Lettre 34
Lettre 34
Chers Parents,
Vous êtes complètement édifiés sur mon installation à Sokolo, mon voyage vers l'Est, etc... Vous avez même dû à ce sujet vous émouvoir à la lecture de la surprise de Kabara où le Lieutenant Potin a été blessé, me sachant près du Débo. Mais vous êtes complètement rassurés puisque vous savez qu'aucun Touareg n'a montré le bout de son nez.
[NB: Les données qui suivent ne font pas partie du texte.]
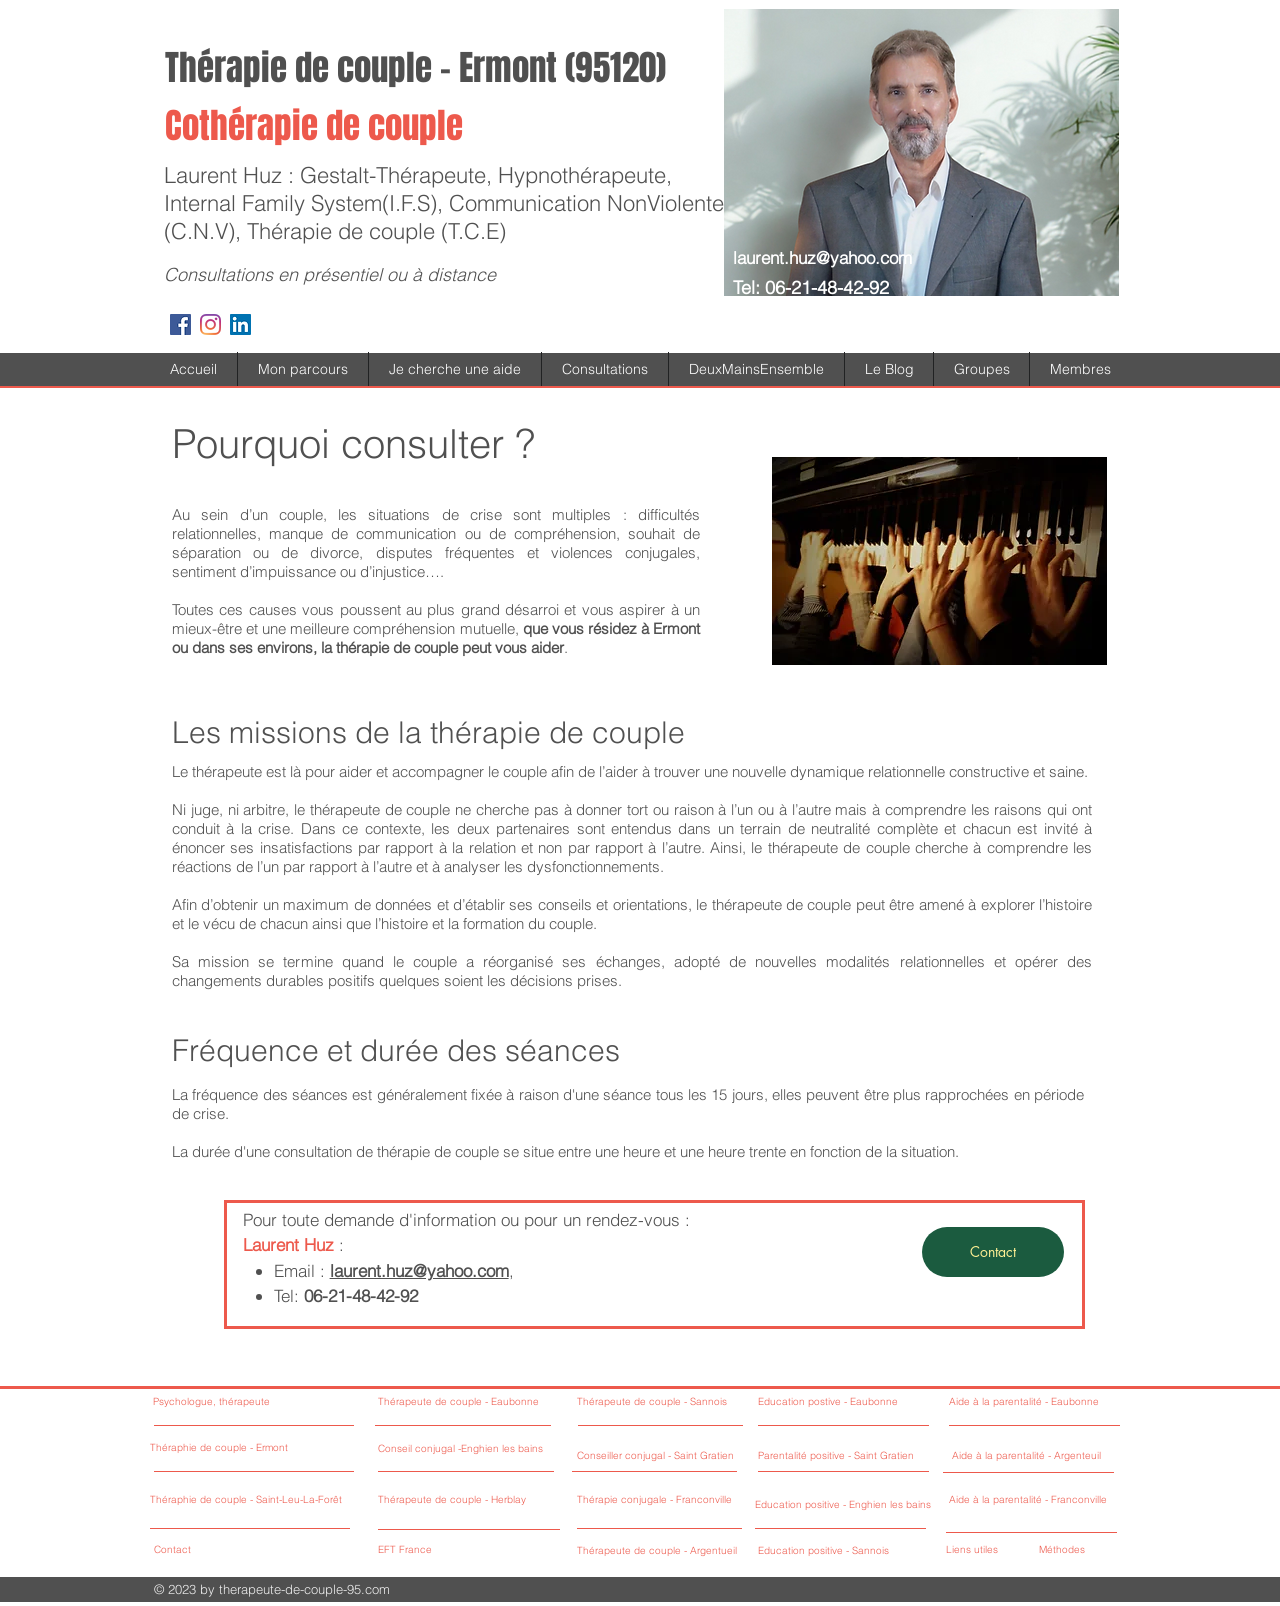 The image size is (1280, 1606). What do you see at coordinates (825, 1551) in the screenshot?
I see `[Education positive - Sannois]` at bounding box center [825, 1551].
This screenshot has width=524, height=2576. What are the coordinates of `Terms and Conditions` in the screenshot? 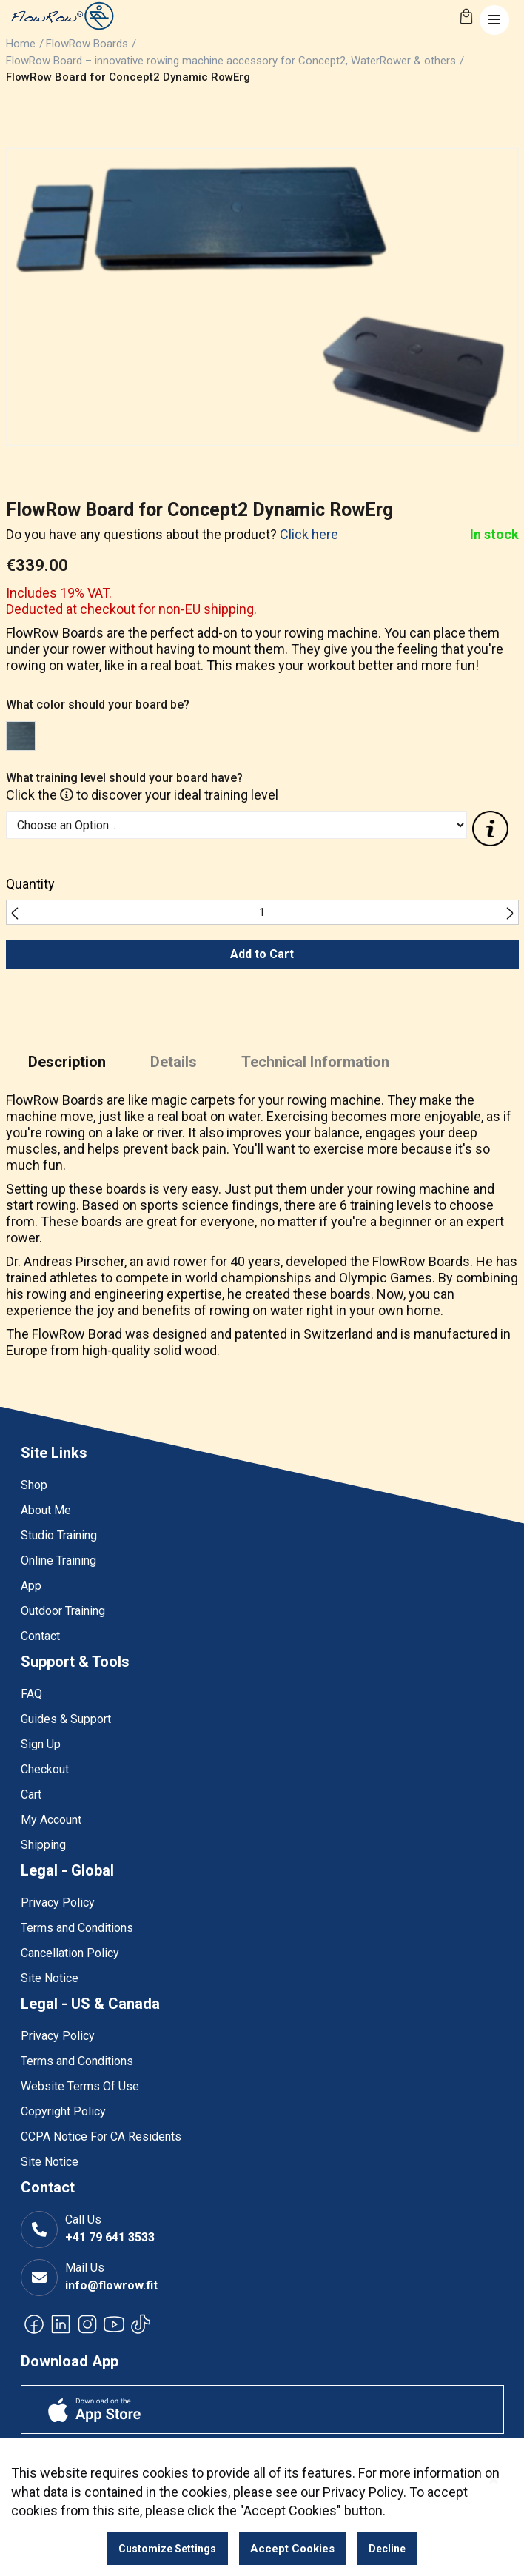 It's located at (77, 1928).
Quant aux communications, elles sont aussi bien établies qu'à Ségou. Outre les deux grands courriers mensuels qui partent de Sokolo 6 jours avant le départ des courriers de Ségou, et qui font la route Sokolo-Ségou en 3 jours, il n'y a guère de semaine où je ne reçoive un pli de Ségou, et où je n'en expédie un. Nous sommes donc, Collot et moi, en relations constantes. Il achève en ce moment une tournée de recensement dans l'Est du cercle de Ségou et paraît absolument enchanté de son séjour.
Pour vous donner une idée du peu de retard des courriers, j'ai reçu le 31 mai votre lettre du 18 avril à laquelle je réponds.
Quant au climat, il fait bigrement plus chaud qu'à Ségou. Il n'y a pas d'évaporation du Niger pour adoucir la température. Moi qui à Ségou couchais portes et fenêtres fermées, ici je dors dans un bain avec tout ouvert.
Nous avons des chiens en quantité. Naturellement j'en ai un, un ¾ de sang produit d'une mère mi-française et mi-indigène et d'un père indigène. Il a nom Flick et les oreilles tombantes ce qui le distingue des naturels purs qui ont des oreilles en bataille. Ce sont d'infects roquets bons à la garde et encore.
Flick m'a suivi depuis mon départ de Ségou dans toutes mes tournées et, couchant sous mon lit, grognait au moindre bruit. C'est presque un chien de guerre. En tout cas c'était une meilleure sentinelle que le tirailleur de garde, lequel dormait ou tout au moins somnolait souvent.
Quant aux chats, on en voit peu. Détail commun à tous les animaux autres que les fauves : aucun odorat.
Nous entrons dans l'hivernage en plein. Nous en sommes à la 6ème tornade depuis cette nuit où il a fait un vent du feu de Dieu. Ainsi a-t-on fait au jardin quelques plantations qui sous peu viendront améliorer une popote bien difficile à varier.
Je suis pour ce mois le chef de popote, et soir et matin je m'évertue à trouver une nouvelle manière d'accommoder le mouton et le riz. Ce que je fais d'efforts de mémoire, c'est inouï. J'ai hâte de voir arriver les légumes. Nous avons bien quelques boites de conserves, mais on en ouvre une de loin en loin pour les faire durer le plus longtemps possible.
Avec les légumes vont arriver les canards sauvages, sarcelles, etc... Cela va nous changer des perdreaux et des pintades qui sont d'un coriace dont vous n'avez pas idée.
Il y a 3 jours, en me promenant à cheval dans la soirée, je me suis trouvé nez à nez avec une hyène de forte taille qui n'a pas eu peur et n'a pas fui. Nous nous sommes regardés pendant 5 minutes, elle les crocs en avant sur la défensive, moi à cheval sans même un bâton, avec entre les jambes un animal qui n'attendait qu'une occasion pour se dérober. Finalement, la bête s'est en allée tout doucettement sans plus s'occuper de moi que si je n'avais jamais existé. Il n'y avait rien à craindre, la hyène n'étant pas dangereuse, mais j'avais peur qu'elle ne mordit mon cheval et ne le fit emballer. Je suis revenu le lendemain avec mon revolver mais n'ai rien vu.
Dans ma dernière lettre, j'ai omis de vous parler de ma blague. Merci. Elle a été bienvenue, mon ancienne, la bleue, ayant fait son temps et au-delà.
J'ai reçu du secrétaire de la St-Maixentaise une demande de versement de cotisation, soit 20 Fr pour 94 et 95 (10 Fr par an). Envoyez donc ces 20 Fr au secrétariat (rue Greffulhe, 3 Paris). Du reste, voici la lettre.
Je vous quitte Chers Parents en vous embrassant de tout cœur et en vous priant de faire la même chose vis à vis de Grand-Mère et ma tante.